Zurück in die Zukunft

Die „Kulturgeschichte der deutschen Küche“ behauptet zwar nicht, dass früher alles besser gewesen sei. Doch das Buch macht Lust auf vergessene kulinarische Genüsse, die auch heute Appetit machen. Anekdoten und Rezepte sind gut abgeschmeckt

Die Engländer haben die Deutschen zwar pauschal mit dem Kosenamen „krauts“ belegt. Und auch hierzulande wird Sauerkraut als das deutsche Grundnahrungsmittel betrachtet. Doch Peter korrigiert in seiner „Kulturgeschichte der deutschen Küche“ auch diesen Mythos: „Denn erstens essen statistisch Franzosen deutlich mehr (und deutlich besseres!) Sauerkraut als wir Deutschen, und zweitens ist die scheinbare deutsche Nationalspeise eine mongolische Erfindung.“ Erst die Sauerkraut-Manufakturen des 19. Jahrhunderts begründeten den deutschen Mythos (im großen Stil eingedost wurde erst ab 1920). Immerhin gebe es, so Peter, in Sachen „bodenständiger Finesse“ einiges wiederzuentdecken. Etwa in einem Appetit-Lexikon von 1894:

„Der in Bouillon gedämpfte, mit etwas Soya und Zucker sowie mit Butter gebratenen Kastanien … vermengte und mit Mettwurst, Bratwurst oder Gänspökelfleisch belegte lange Kohl der Niedersachsen ist ein Festtagsgericht.“

VON LARS KLAASSEN

„Was die Bewirtung betrifft, treiben die Deutschen einen beträchtlichen Aufwand, und sie bringen die Gerichte in einer solchen Abwechslung und Reichhaltigkeit auf den Tisch, und in guten Gasthäusern von solchem Wohlgeschmack, dass man die Küche des französischen Adels gar nicht damit vergleichen kann.“ Im Jahre 1580, als Michel de Montaigne dies in sein Reisetagebuch notierte, war die hiesige Küche offensichtlich noch in Ordnung.
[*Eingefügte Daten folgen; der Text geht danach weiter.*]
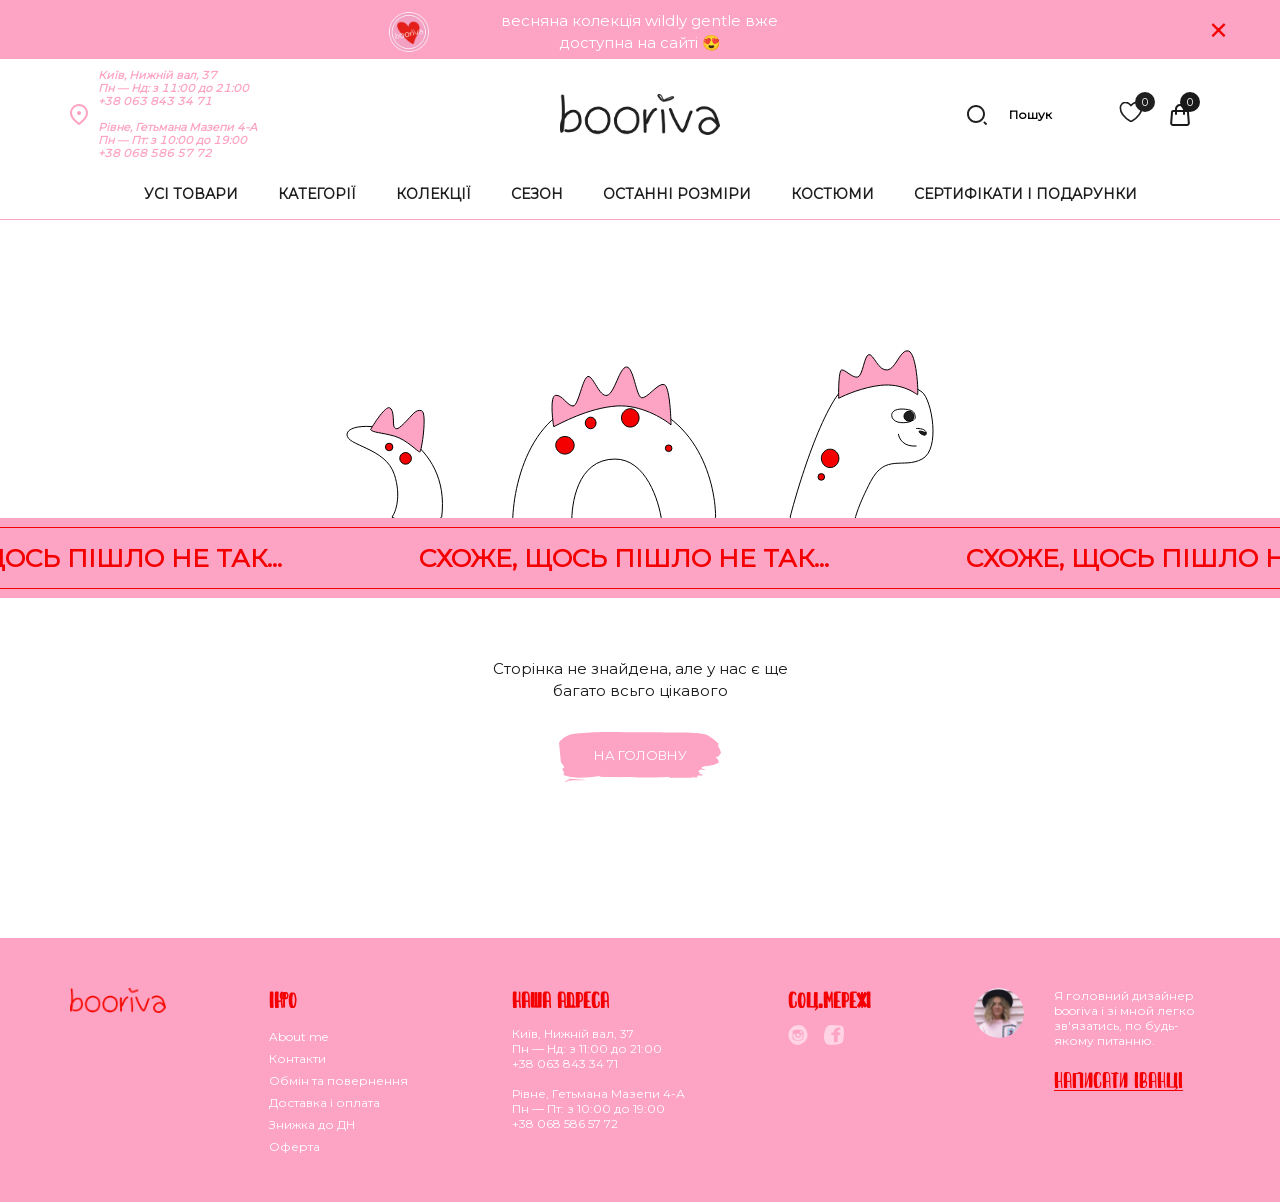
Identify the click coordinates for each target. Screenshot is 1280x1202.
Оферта (294, 1146)
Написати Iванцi (1118, 1079)
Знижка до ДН (312, 1124)
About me (298, 1036)
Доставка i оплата (324, 1102)
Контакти (297, 1058)
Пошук (1008, 115)
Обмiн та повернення (338, 1080)
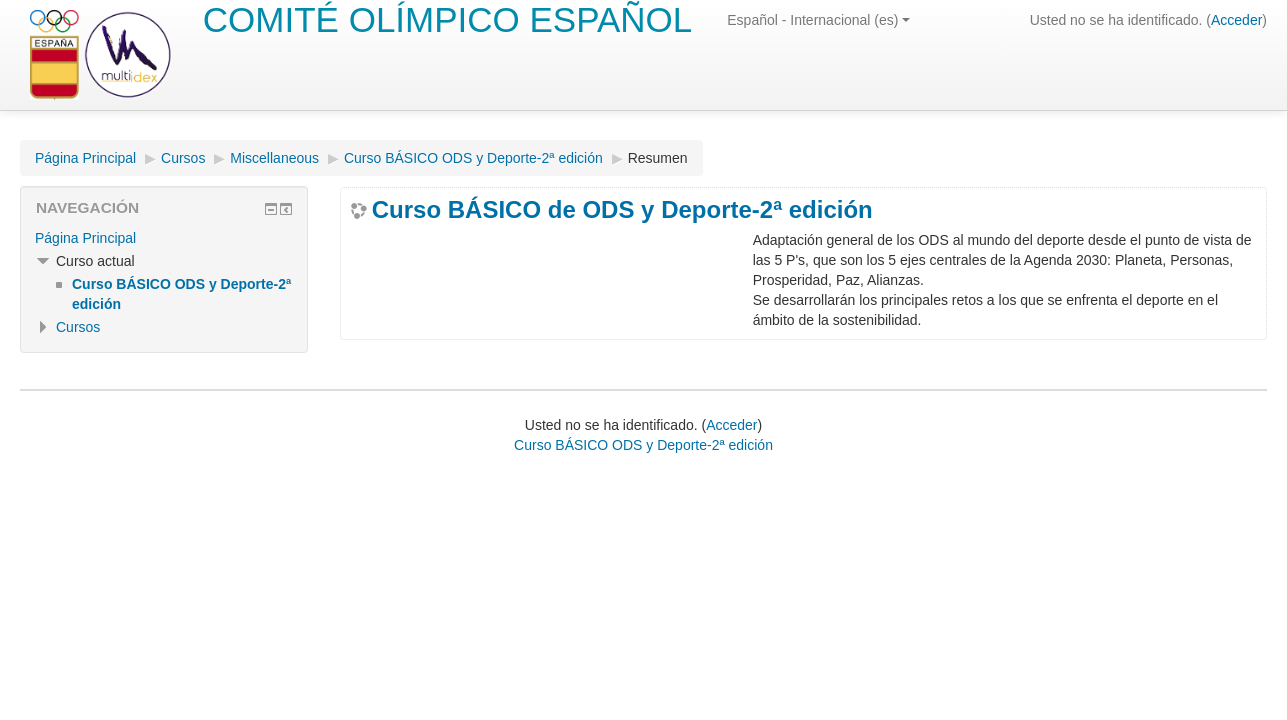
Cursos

Das sollte sich später leider ändern. Allzu lang ist es noch nicht her, dass es mit dem kulinarischen Ruf der Deutschen nicht zum Besten stand – und zwar für eine beträchtliche Dauer. Die Symptome: Zu fettig und schwer, zu sparsam und unfrisch haben deutsche Gaststätten jahrzehntelang aufgekocht und mit blumigen Bezeichnungen wie Winzersteak, Zigeunerschnitzel und Gutsherrentopf ihre fragwürdigen Kreationen schönzureden versucht. In den Privathaushalten wurden gern Dosen aufgemacht und alles mit Mondamin verdickt.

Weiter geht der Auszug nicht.